I said to myself, "Well, I'll just keep the time and get with John Ore. I know I'll never get a solo." Monk played his little solo after Charlie. Then he jumped up and said, "You got it. Drum solo." And John Ore was still playing the bass. Monk said, "It's a solo, John. Frankie's got it. Go on, Frank. Wail." And John stopped. The tempo was way down here. I thought, "What do I do?" I'd been used to playing all this fast stuff. It was so fast that, even if I'd miss a beat or lose my ideas for two measures, it wouldn't mean anything because the people wouldn't know it. But the tempo was way down. Monk said, "Drum solo. Let me hear something, Frank. Don't be bullshittin'." I was trying to do things that I couldn't do. Monk said, "And keep the time. Here's the tempo. Don't play some shit that you don't know nothing about." I didn't even know how to put a paradiddle in there, because I'd never played a paradiddle that slow. And whatever I played, Monk said that he wanted it to make sense. I couldn't do any of my rudiments. It's a different musical approach that I'd never attacked. And all these people were looking at me. Tony Williams, Tootie Heath, Clifford Jarvis—all these drummers were out there, because they'd heard me play a little on the first gig I had with Monk. They knew I'd been with Maynard and Duke. Here I was coming back with Monk. They figured that I was going to be wailing. I was thinking the same thing, and Monk put this on me. Do you know what? It not only made me look like an ass, but I also played like an ass, and it really showed me how handicapped I was.
Monk sensed it had me stumped, and he got back on the piano. When the set was over, I was so embarrassed that I went right to the back room with Monk. He pulled out a cigarette and said, "Hey, Frankie, you got a match for me?" I said, "Yeah, Monk." He said, "Hey, didn't I tell you, Frank, that it was harder to play slow than to play fast? You dig it? You thought I was going to play all that fast stuff that you did out there with Sonny and Maynard. That's cool, but drummers don't think that the stuff can swing when it's slow. They think that that shit is easy to do, you dig?" I couldn't say a word. Do you know what it taught me? Monk used to say that, when you played that way, you got the whole scope. He said that, if you were swinging in jazz, it could go with any tempo, even a ballad. Monk said he liked to double up. He considered Lunceford to be so rhythmically great because of the two-beat. And you can hear Monk use that long meter, even on a tune like "These Foolish Things." In the second chorus, you can hear him double up the tempo in his right hand, over the two-beat/long meter in his left hand. He was showing me :hat the real concentration comes with the slow concept.
MD: You always played very melodic solos.
FD: That basically came from working with Monk. With Monk's conception, a drummer is almost forced to think of the drums as a melodic instrument, in order to play something and have it make sense, too. If you're going to play something on the drums, but Monk leaves you out there by yourself, and you have to keep the beat going and the concept of the tune going so that Monk can come back in, then you've got to play melodically.
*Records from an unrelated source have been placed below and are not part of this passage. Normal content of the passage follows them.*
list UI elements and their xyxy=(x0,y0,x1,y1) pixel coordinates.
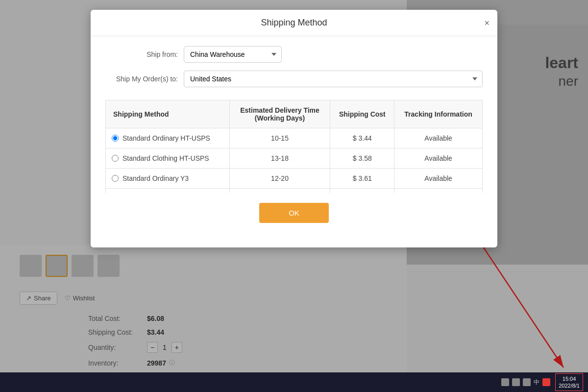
ship-to-label: Ship My Order(s) to: xyxy=(105,75,184,83)
shipping-method-cell: Standard Ordinary YF xyxy=(106,189,230,194)
col-header-cost: Shipping Cost xyxy=(330,100,394,128)
taskbar-icon-3 xyxy=(523,378,531,386)
shipping-method-cell: Standard Ordinary HT-USPS xyxy=(106,128,230,148)
ship-from-row: Ship from: China Warehouse xyxy=(105,46,483,63)
modal-close-button[interactable]: × xyxy=(484,19,490,27)
taskbar-icon-1 xyxy=(501,378,509,386)
table-row[interactable]: Standard Ordinary HT-USPS10-15$ 3.44Avai… xyxy=(106,128,483,148)
shipping-method-radio[interactable] xyxy=(112,135,119,142)
taskbar-icon-2 xyxy=(512,378,520,386)
shipping-method-cell: Standard Ordinary Y3 xyxy=(106,169,230,189)
shipping-method-radio[interactable] xyxy=(112,175,119,182)
shipping-cost-cell: $ 3.63 xyxy=(330,189,394,194)
shipping-method-name: Standard Clothing HT-USPS xyxy=(122,154,209,162)
shipping-methods-table-container[interactable]: Shipping Method Estimated Delivery Time(… xyxy=(105,95,483,193)
ship-from-select[interactable]: China Warehouse xyxy=(184,46,282,63)
shipping-cost-cell: $ 3.61 xyxy=(330,169,394,189)
taskbar: 中 15:04 2022/8/1 xyxy=(0,372,588,392)
shipping-method-cell: Standard Clothing HT-USPS xyxy=(106,148,230,169)
table-row[interactable]: Standard Ordinary Y312-20$ 3.61Available xyxy=(106,169,483,189)
shipping-method-name: Standard Ordinary Y3 xyxy=(122,174,189,182)
delivery-days-cell: 10-15 xyxy=(229,128,330,148)
clock-time: 15:04 xyxy=(559,375,580,382)
table-row[interactable]: Standard Clothing HT-USPS13-18$ 3.58Avai… xyxy=(106,148,483,169)
clock-date: 2022/8/1 xyxy=(559,382,580,389)
taskbar-lang-icon: 中 xyxy=(534,378,539,387)
table-row[interactable]: Standard Ordinary YF8-13$ 3.63Available xyxy=(106,189,483,194)
taskbar-clock: 15:04 2022/8/1 xyxy=(555,373,583,392)
delivery-days-cell: 8-13 xyxy=(229,189,330,194)
delivery-days-cell: 12-20 xyxy=(229,169,330,189)
modal-header: Shipping Method × xyxy=(91,10,497,36)
col-header-tracking: Tracking Information xyxy=(394,100,483,128)
tracking-info-cell: Available xyxy=(394,148,483,169)
shipping-method-name: Standard Ordinary HT-USPS xyxy=(122,134,210,142)
ship-to-select[interactable]: United States xyxy=(184,71,483,87)
ship-to-row: Ship My Order(s) to: United States xyxy=(105,71,483,87)
ship-from-label: Ship from: xyxy=(105,50,184,58)
taskbar-app-icon xyxy=(542,378,550,386)
col-header-method: Shipping Method xyxy=(106,100,230,128)
table-header-row: Shipping Method Estimated Delivery Time(… xyxy=(106,100,483,128)
shipping-method-modal: Shipping Method × Ship from: China Wareh… xyxy=(91,10,497,247)
delivery-days-cell: 13-18 xyxy=(229,148,330,169)
ok-button[interactable]: OK xyxy=(259,203,329,223)
modal-body: Ship from: China Warehouse Ship My Order… xyxy=(91,36,497,233)
taskbar-icons: 中 xyxy=(501,378,550,387)
tracking-info-cell: Available xyxy=(394,128,483,148)
shipping-method-radio[interactable] xyxy=(112,155,119,162)
shipping-cost-cell: $ 3.44 xyxy=(330,128,394,148)
col-header-delivery: Estimated Delivery Time(Working Days) xyxy=(229,100,330,128)
modal-title: Shipping Method xyxy=(261,18,327,28)
tracking-info-cell: Available xyxy=(394,169,483,189)
tracking-info-cell: Available xyxy=(394,189,483,194)
shipping-cost-cell: $ 3.58 xyxy=(330,148,394,169)
shipping-methods-table: Shipping Method Estimated Delivery Time(… xyxy=(105,100,483,193)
Playing with Monk was the greatest challenge of my melodic playing. For power, my greatest challenge was Maynard. For stamina, my greatest challenge was with Lionel Hampton's big band. Just let him stomp off "Flyin' Home" and that song will be going for 30 minutes. If I wasn't in 100% physical shape, I'd be biting the dust right now. I was with Hampton for seven years. There have been quite a few drummers that Hamp worked to death. Wilbur Hogan and George Jenkins come to mind. I'm not saying that those drummers were taking care of themselves physically, with proper food and rest. When I went with Hamp, my attitude was different. I drink very little. I continued my sports: handball, paddleball, swimming, weightlifting, and skating. I do this to keep up my stamina. In Hamp's band, the drummer is a workhorse. In any Lionel Hampton set, you can look for five tunes: "Sweet Georgia Brown," "Basin Street," "Flyin' Home," "Hamp's Boogie Woogie," and "In The Mood." Those are five songs that you're going to do every night, come rain or come shine. And those are the back breakers.
MD: Did you rehearse much with Monk's quartet?
FD: I played with him for three years, and we never rehearsed. The first night Monk asked me to join his band, I was anticipating a couple of months of rehearsal, but I played my first job with him the following night. He said, "All I want you to do is swing like you're swinging tonight." He also said, "Cats come in here with their new horns—their new shiny trumpets. Usually I find that the shinier and the more beautiful the horns are, the sadder these cats sound—the less they can play. Even you, Frankie—when I first saw you play, if you had had cymbals that were sparkling and blinding me in the eye, I wouldn't have hired you. You wouldn't have had a chance to get into them to make them mellow. Look at Kenny Dorham. As much as he played, his horn needed an overhaul. It had turned green, and he played that horn." He was talking about musicians having a chance to age and develop with their instruments.
MD: Of all the other drummers who've played with Monk, do you have a favorite?
FD: I liked some of the things that Roy Haynes and Art Blakey did. Blakey was one of the first drummers to record with Monk on those early Prestige and Blue Note records. Some of those tunes, like "Wee See," had some swinging arrangements. Some of them aren't that popular, and some of the ones that aren't played now, to me, were more swinging than a whole gang of them that they do play. But Blakey's style was more appropriate for Monk because he had a hard swing: a hard, definite beat. You felt Blakey's bass drum, but you didn't really hear it. It felt like he was playing constant quarter notes, but he wasn't. He was playing in a bebop style, alternating between his hands and his feet. There are so many drummers who have forgotten what the drums are basically for. Before all the solos, the rudiments, the flashiness and the twirling sticks, which is good, the basic thing is timekeeping.
That's one of the things I loved about Monk. He used to say, "Keep that time. If you're going to play something, make sure you play it within the meter.'' And if something comes to mind during a concert that you're not sure you can pull off, don't do it. That's why they have the woodshed. Monk said he'd rather have a drummer play strictly time than to bust in with some flash and mess up the time. I was influenced by Art Blakey from the early Monk records, and I knew that Monk played his chords and voicings over the old swing beat that Ellington and Lunceford had. That beat was nothing new. But I had a nice compliment recently from Monk's son, who's also a drummer. I saw him at the dedication of a street in New York City to his father. He said, "Of all those cats who wailed with my dad, I always dug you. You always fed that beat and made that stuff swing."